[[ SUPPLIED INFORMATION open ]]

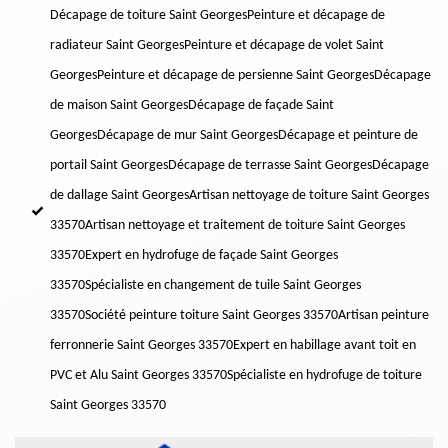
Décapage de toiture Saint Georges
Peinture et décapage de
radiateur Saint Georges
Peinture et décapage de volet Saint
Georges
Peinture et décapage de persienne Saint Georges
Décapage
de maison Saint Georges
Décapage de façade Saint
Georges
Décapage de mur Saint Georges
Décapage et peinture de
portail Saint Georges
Décapage de terrasse Saint Georges
Décapage
de dallage Saint Georges
Artisan nettoyage de toiture Saint Georges
33570
Artisan nettoyage et traitement de toiture Saint Georges
33570
Expert en hydrofuge de façade Saint Georges
33570
Spécialiste en changement de tuile Saint Georges
33570
Société peinture toiture Saint Georges 33570
Artisan peinture
ferronnerie Saint Georges 33570
Expert en habillage avant toit en
PVC et Alu Saint Georges 33570
Spécialiste en hydrofuge de toiture
Saint Georges 33570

[[ SUPPLIED INFORMATION closed ]]

_WHAT THE TASK REQUIRES_
For the string "hydrofuge", work out how many lines of the entries contain it and reply with that number alone.

_SOLUTION TO THIS PROBLEM_
2